Sparse matrix test collections
Comparisons between sparse matrix strategies and computer programs are difficult because of the enormous dependence on implementation details and because the various ordering methods (introduced in Section 5.3 and discussed in detail in Chapters 7-9 are heuristic. This means that comparisons between them will be problem dependent. These concerns led to the development of a set of test matrices by Duff and Reid (1979) extended by Duff, Grimes, and Lewis (1989). A nice interface for accessing both the problems and associated statistics has been designed at NIST (MatrixMarket 2000) and the original Harwell-Boeing format was extended to the Rutherford-Boeing format by Duff, Grimes, and Lewis (1997). The GRID-TLSE project in Toulouse offers a web-friendly interface to direct sparse solvers and sparse matrix test problems (Amestoy, Duff, Giraud, L’Excellent, and Puglisi 2004).
Currently, the most extensive collection of sparse matrices is the University of Florida Sparse Matrix Collection (Davis and Hu 2011).
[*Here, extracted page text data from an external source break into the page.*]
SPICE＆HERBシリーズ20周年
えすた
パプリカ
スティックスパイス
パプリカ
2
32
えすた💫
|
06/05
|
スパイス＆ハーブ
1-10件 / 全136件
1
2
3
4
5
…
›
Not only are the matrices available in several formats, but there is a substantial discussion of each with several pictures, not just of the matrix. Additionally, there is software to enable the extraction of matrices with various characteristics including the application domain.
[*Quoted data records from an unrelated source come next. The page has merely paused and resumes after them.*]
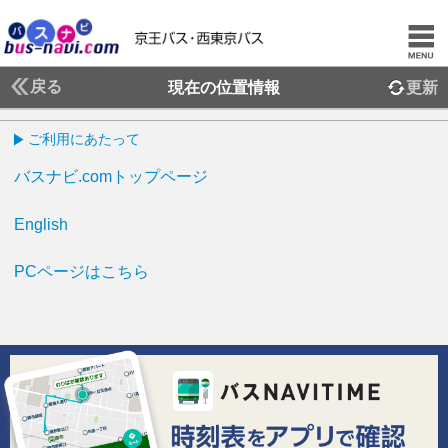
戻る
現在の位置情報
更新
ご利用にあたって
バスナビ.comトップページ
English
PCページはこちら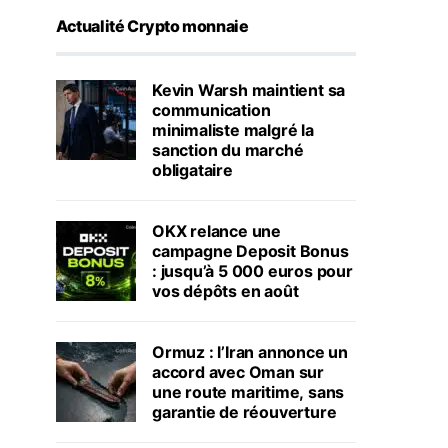
Actualité Crypto monnaie
Kevin Warsh maintient sa
communication
minimaliste malgré la
sanction du marché
obligataire
OKX relance une
campagne Deposit Bonus
: jusqu’à 5 000 euros pour
vos dépôts en août
Ormuz : l’Iran annonce un
accord avec Oman sur
une route maritime, sans
garantie de réouverture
A major objective of the test collections has been to represent important features of practical problems. Sparse matrix characteristics (such as matrix size, number of entries, and matrix pattern including closeness to symmetry) can differ among matrices arising from, for example, structural analysis, circuit design, or linear programming. The test problems from these different application areas vary widely in their characteristics and often have very distinctive patterns. Pictures of some of these patterns are included in Appendix B. While their patterns are often not regular, they are certainly not random.
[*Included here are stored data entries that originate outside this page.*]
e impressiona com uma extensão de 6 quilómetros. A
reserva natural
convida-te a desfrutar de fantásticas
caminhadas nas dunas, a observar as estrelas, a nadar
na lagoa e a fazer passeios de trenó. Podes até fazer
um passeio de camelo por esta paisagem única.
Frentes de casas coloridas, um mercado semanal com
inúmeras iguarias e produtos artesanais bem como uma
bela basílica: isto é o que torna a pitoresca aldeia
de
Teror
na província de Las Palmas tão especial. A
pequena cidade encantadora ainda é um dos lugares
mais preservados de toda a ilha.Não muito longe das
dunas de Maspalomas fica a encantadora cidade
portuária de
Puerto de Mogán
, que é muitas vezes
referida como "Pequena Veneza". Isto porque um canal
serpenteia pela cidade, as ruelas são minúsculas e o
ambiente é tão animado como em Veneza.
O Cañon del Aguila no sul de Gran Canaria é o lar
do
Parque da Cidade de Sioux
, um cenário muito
Throughout this book, we will use matrices to illustrate our discussion, to demonstrate the performance of our algorithms, and to show the effect of varying parameters. The default is that these will be matrices from the Florida Collection. Those not from this collection will be flagged by a footnote and the accompanying text will indicate their origin. Where we show the numbers of entries in a table, we count explicit zeros because the analysis performed may be required later for another matrix having the same pattern where some of these entries are now nonzero. We count the entries in both the upper and lower triangular parts of a symmetric matrix, although some algorithms require only one of the triangles. These test matrices will be symmetric, unsymmetric, or even rectangular determined by the algorithm or code being considered. As some approaches exploit patterns that are nearly symmetric, we will sometimes display the symmetry index, as defined by Erisman, Grimes, Lewis, Poole Jr., and Simon (1987), which is the proportion of off-diagonal entries for which there is a corresponding entry in the transpose, so that a symmetric matrix has a symmetry index of 1.0.
Another group of matrices that we use arises from solving partial differential equations on a square q x q grid, pictured for q = 5 in Figure 1.7.1. The simplest finite-element problem has square bilinear elements. Here, there is a one-to-one correspondence between nodes in the grid and variables in the system of equations. The picture of the grid is also a picture of the graph. The resulting symmetric matrix A has order n = (q + 1)2, and each row has entries in nine columns corresponding to a node and its eight nearest neighbours. Such a pattern can also arise from a 9-point finite-difference discretization on the same grid. Another test case arises from the 5-point finite-difference discretization, in which case each row has off-diagonal entries in columns corresponding to nodes connected directly to the corresponding node by a grid line. Further regular problems arise from the discretization of three-dimensional problems using 7-point, 11-point, or 27-point approximations. These matrices are important because they typify matrices that occur when solving partial differential equations and because very large test problems can be generated easily.
Fig. 1.7.1. A 5x5 discretization.
Another way of generating large sets of matrices is to use random number generators to create both the pattern and the nonzero values. Early testing of sparse matrix algorithms was done in this way. While small random test cases are useful for testing sparse matrix codes, we do not recommend their use for performance testing because of their lack of correlation to real problems.
When using an existing sparse matrix code for particular applications, the user will be confronted with a variety of choices as will be discussed in the rest of the book. Since many of the algorithms discussed here are based on heuristics, we recommend that users experiment with these choices for their own applications. The test problems provide an invaluable source for this purpose. Other readers may be more interested in extending research: which algorithms work best depending on size of matrix, application area, computer architecture, and many other factors? The test problems are useful for this purpose as well.
The Florida Collection will also be used in several of the Research Exercises that we have included in many of the chapters.